(Listed entries begins)

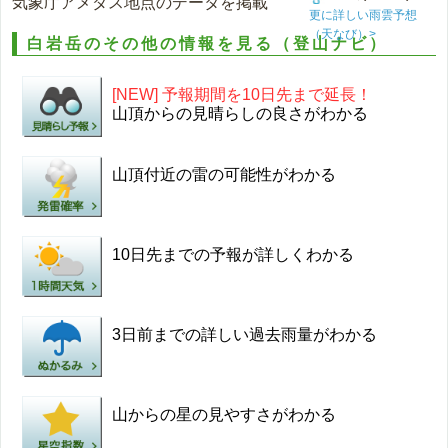
気象庁アメダス地点のデータを掲載
更に詳しい雨雲予想
（天なび）>
白岩岳のその他の情報を見る（登山ナビ）
[NEW] 予報期間を10日先まで延長！
山頂からの見晴らしの良さがわかる
山頂付近の雷の可能性がわかる
10日先までの予報が詳しくわかる
3日前までの詳しい過去雨量がわかる
山からの星の見やすさがわかる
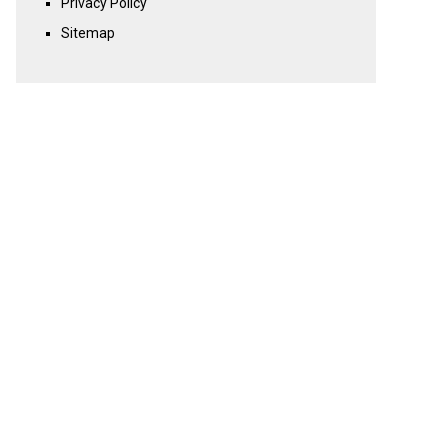
Privacy Policy
Sitemap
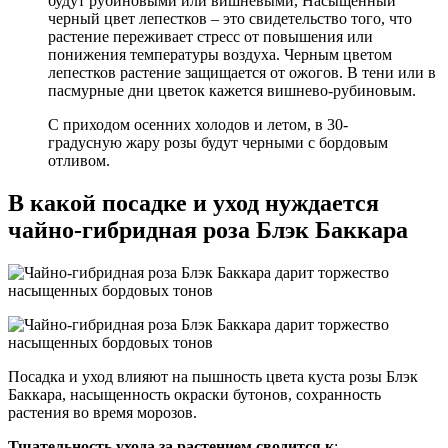
будут рубиновыми или вишневыми, Насыщенный
черный цвет лепестков – это свидетельство того, что
растение переживает стресс от повышения или
понижения температуры воздуха. Черным цветом
лепестков растение защищается от ожогов. В тени или в
пасмурные дни цветок кажется вишнево-рубиновым.
С приходом осенних холодов и летом, в 30-
градусную жару розы будут черными с бордовым
отливом.
В какой посадке и уход нуждается
чайно-гибридная роза Блэк Баккара
Посадка и уход влияют на пышность цвета куста розы Блэк
Баккара, насыщенность окраски бутонов, сохранность
растения во время морозов.
Тщательность ухода за растением сводится к
:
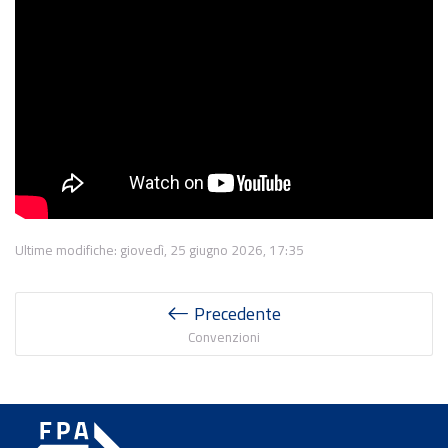
Ultime modifiche: giovedì, 25 giugno 2026, 17:35
Precedente
Convenzioni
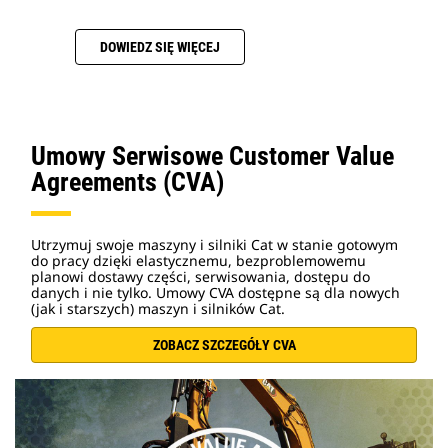
DOWIEDZ SIĘ WIĘCEJ
Umowy Serwisowe Customer Value
Agreements (CVA)
Utrzymuj swoje maszyny i silniki Cat w stanie gotowym
do pracy dzięki elastycznemu, bezproblemowemu
planowi dostawy części, serwisowania, dostępu do
danych i nie tylko. Umowy CVA dostępne są dla nowych
(jak i starszych) maszyn i silników Cat.
ZOBACZ SZCZEGÓŁY CVA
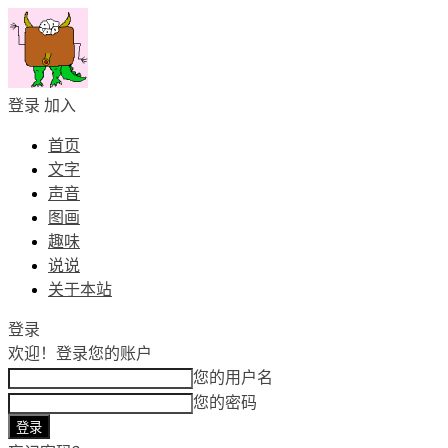
登录
加入
首页
文字
声音
图画
趣味
说说
关于本站
登录
欢迎！
登录您的账户
您的用户名
您的密码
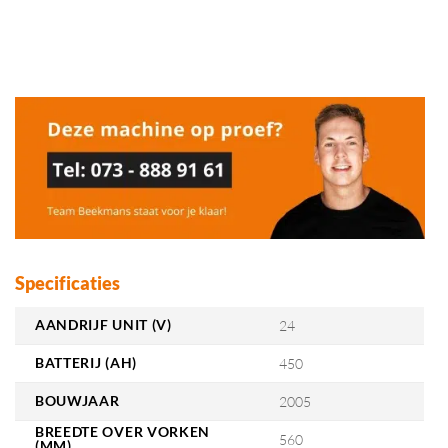
Specificaties
AANDRIJF UNIT (V)
24
BATTERIJ (AH)
450
BOUWJAAR
2005
BREEDTE OVER VORKEN
560
(MM)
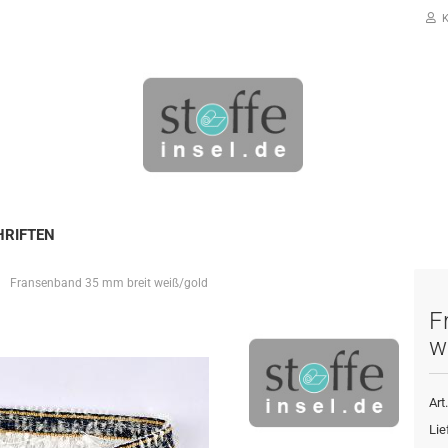
K
HRIFTEN
Fransenband 35 mm breit weiß/gold
Konto erstellen
F
Passwort vergessen?
w
Art.
Lie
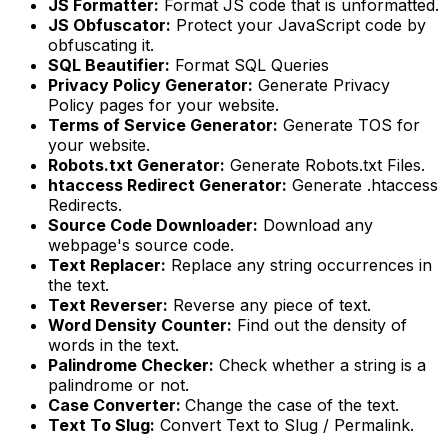
JS Formatter:
Format JS code that is unformatted.
JS Obfuscator:
Protect your JavaScript code by
obfuscating it.
SQL Beautifier:
Format SQL Queries
Privacy Policy Generator:
Generate Privacy
Policy pages for your website.
Terms of Service Generator:
Generate TOS for
your website.
Robots.txt Generator:
Generate Robots.txt Files.
htaccess Redirect Generator:
Generate .htaccess
Redirects.
Source Code Downloader:
Download any
webpage's source code.
Text Replacer:
Replace any string occurrences in
the text.
Text Reverser:
Reverse any piece of text.
Word Density Counter:
Find out the density of
words in the text.
Palindrome Checker:
Check whether a string is a
palindrome or not.
Case Converter:
Change the case of the text.
Text To Slug:
Convert Text to Slug / Permalink.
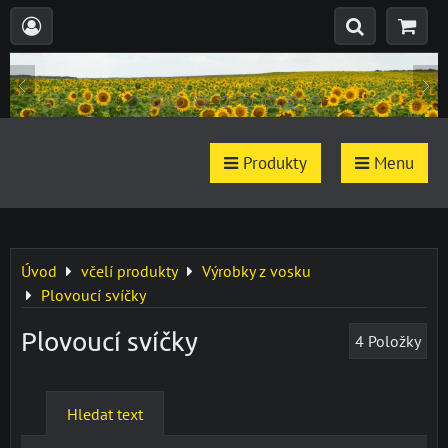
Produkty
Menu
Úvod
včelí produkty
Výrobky z vosku
Plovoucí svíčky
Plovoucí svíčky
4
Položky
Hledat text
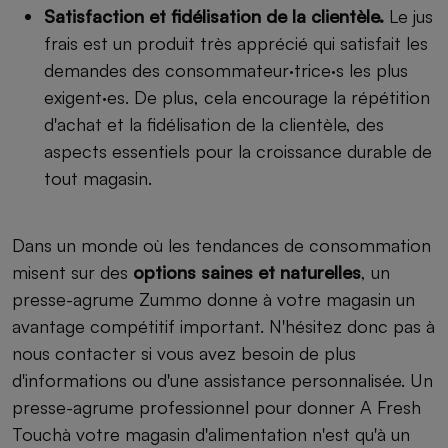
Satisfaction et fidélisation de la clientèle.
Le jus
frais est un produit très apprécié qui satisfait les
demandes des consommateur·trice·s les plus
exigent·es. De plus, cela encourage la répétition
d'achat et la fidélisation de la clientèle, des
aspects essentiels pour la croissance durable de
tout magasin.
Dans un monde où les tendances de consommation
misent sur des
options saines et naturelles
, un
presse-agrume Zummo donne à votre magasin un
avantage compétitif important. N'hésitez donc pas à
nous contacter si vous avez besoin de plus
d'informations ou d'une assistance personnalisée. Un
presse-agrume professionnel pour donner A Fresh
Touchà votre magasin d'alimentation n'est qu'à un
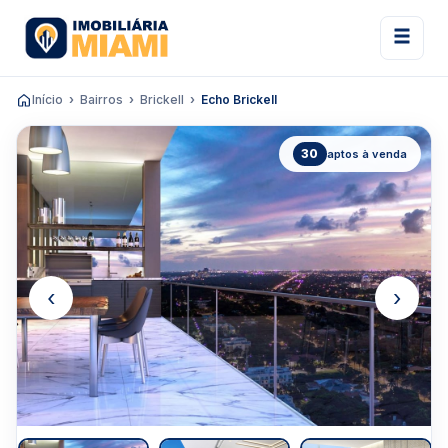
Início
Bairros
Brickell
Echo Brickell
30
aptos à venda
‹
›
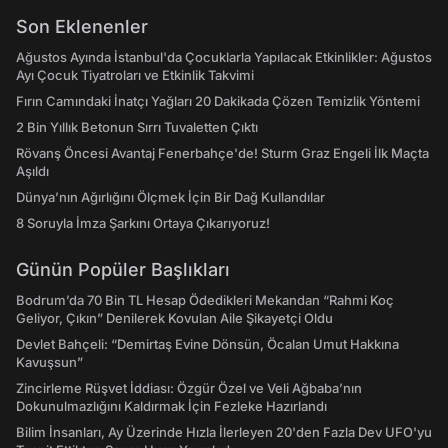
Son Eklenenler
Ağustos Ayında İstanbul'da Çocuklarla Yapılacak Etkinlikler: Ağustos
Ayı Çocuk Tiyatroları ve Etkinlik Takvimi
Fırın Camındaki İnatçı Yağları 20 Dakikada Çözen Temizlik Yöntemi
2 Bin Yıllık Betonun Sırrı Tuvaletten Çıktı
Rövanş Öncesi Avantaj Fenerbahçe'de! Sturm Graz Engeli İlk Maçta
Aşıldı
Dünya’nın Ağırlığını Ölçmek İçin Bir Dağ Kullandılar
8 Soruyla İmza Şarkını Ortaya Çıkarıyoruz!
Günün Popüler Başlıkları
Bodrum’da 70 Bin TL Hesap Ödedikleri Mekandan “Rahmi Koç
Geliyor, Çıkın” Denilerek Kovulan Aile Şikayetçi Oldu
Devlet Bahçeli: “Demirtaş Evine Dönsün, Öcalan Umut Hakkına
Kavuşsun”
Zincirleme Rüşvet İddiası: Özgür Özel ve Veli Ağbaba’nın
Dokunulmazlığını Kaldırmak İçin Fezleke Hazırlandı
Bilim İnsanları, Ay Üzerinde Hızla İlerleyen 20'den Fazla Dev UFO'yu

(Listed entries ends)

Task description
Repeat all the data as it stands, dropping any images it holds.

Result
気象庁アメダス地点のデータを掲載
更に詳しい雨雲予想
（天なび）>
白岩岳のその他の情報を見る（登山ナビ）
[NEW] 予報期間を10日先まで延長！
山頂からの見晴らしの良さがわかる
山頂付近の雷の可能性がわかる
10日先までの予報が詳しくわかる
3日前までの詳しい過去雨量がわかる
山からの星の見やすさがわかる
Privacy Policy
Sitemap
будут рубиновыми или вишневыми, Насыщенный
черный цвет лепестков – это свидетельство того, что
растение переживает стресс от повышения или
понижения температуры воздуха. Черным цветом
лепестков растение защищается от ожогов. В тени или в
пасмурные дни цветок кажется вишнево-рубиновым.
С приходом осенних холодов и летом, в 30-
градусную жару розы будут черными с бордовым
отливом.
В какой посадке и уход нуждается
чайно-гибридная роза Блэк Баккара
Посадка и уход влияют на пышность цвета куста розы Блэк
Баккара, насыщенность окраски бутонов, сохранность
растения во время морозов.
Тщательность ухода за растением сводится к
:
Ultime modifiche: giovedì, 25 giugno 2026, 17:35
Precedente
Convenzioni
DOWIEDZ SIĘ WIĘCEJ
Umowy Serwisowe Customer Value
Agreements (CVA)
Utrzymuj swoje maszyny i silniki Cat w stanie gotowym
do pracy dzięki elastycznemu, bezproblemowemu
planowi dostawy części, serwisowania, dostępu do
danych i nie tylko. Umowy CVA dostępne są dla nowych
(jak i starszych) maszyn i silników Cat.
ZOBACZ SZCZEGÓŁY CVA
登录
加入
首页
文字
声音
图画
趣味
说说
关于本站
登录
欢迎！
登录您的账户
您的用户名
您的密码
Specificaties
AANDRIJF UNIT (V)
24
BATTERIJ (AH)
450
BOUWJAAR
2005
BREEDTE OVER VORKEN
560
(MM)
K
HRIFTEN
Fransenband 35 mm breit weiß/gold
Konto erstellen
F
Passwort vergessen?
w
Art.
Lie
JS Formatter:
Format JS code that is unformatted.
JS Obfuscator:
Protect your JavaScript code by
obfuscating it.
SQL Beautifier:
Format SQL Queries
Privacy Policy Generator:
Generate Privacy
Policy pages for your website.
Terms of Service Generator:
Generate TOS for
your website.
Robots.txt Generator:
Generate Robots.txt Files.
htaccess Redirect Generator:
Generate .htaccess
Redirects.
Source Code Downloader:
Download any
webpage's source code.
Text Replacer:
Replace any string occurrences in
the text.
Text Reverser:
Reverse any piece of text.
Word Density Counter:
Find out the density of
words in the text.
Palindrome Checker:
Check whether a string is a
palindrome or not.
Case Converter:
Change the case of the text.
Text To Slug:
Convert Text to Slug / Permalink.
Produkty
Menu
Úvod
včelí produkty
Výrobky z vosku
Plovoucí svíčky
Plovoucí svíčky
4
Položky
Hledat text
Satisfaction et fidélisation de la clientèle.
Le jus
frais est un produit très apprécié qui satisfait les
demandes des consommateur·trice·s les plus
exigent·es. De plus, cela encourage la répétition
d'achat et la fidélisation de la clientèle, des
aspects essentiels pour la croissance durable de
tout magasin.
Dans un monde où les tendances de consommation
misent sur des
options saines et naturelles
, un
presse-agrume Zummo donne à votre magasin un
avantage compétitif important. N'hésitez donc pas à
nous contacter si vous avez besoin de plus
d'informations ou d'une assistance personnalisée. Un
presse-agrume professionnel pour donner A Fresh
Touchà votre magasin d'alimentation n'est qu'à un
Início
Bairros
Brickell
Echo Brickell
30
aptos à venda
‹
›
Son Eklenenler
Ağustos Ayında İstanbul'da Çocuklarla Yapılacak Etkinlikler: Ağustos
Ayı Çocuk Tiyatroları ve Etkinlik Takvimi
Fırın Camındaki İnatçı Yağları 20 Dakikada Çözen Temizlik Yöntemi
2 Bin Yıllık Betonun Sırrı Tuvaletten Çıktı
Rövanş Öncesi Avantaj Fenerbahçe'de! Sturm Graz Engeli İlk Maçta
Aşıldı
Dünya’nın Ağırlığını Ölçmek İçin Bir Dağ Kullandılar
8 Soruyla İmza Şarkını Ortaya Çıkarıyoruz!
Günün Popüler Başlıkları
Bodrum’da 70 Bin TL Hesap Ödedikleri Mekandan “Rahmi Koç
Geliyor, Çıkın” Denilerek Kovulan Aile Şikayetçi Oldu
Devlet Bahçeli: “Demirtaş Evine Dönsün, Öcalan Umut Hakkına
Kavuşsun”
Zincirleme Rüşvet İddiası: Özgür Özel ve Veli Ağbaba’nın
Dokunulmazlığını Kaldırmak İçin Fezleke Hazırlandı
Bilim İnsanları, Ay Üzerinde Hızla İlerleyen 20'den Fazla Dev UFO'yu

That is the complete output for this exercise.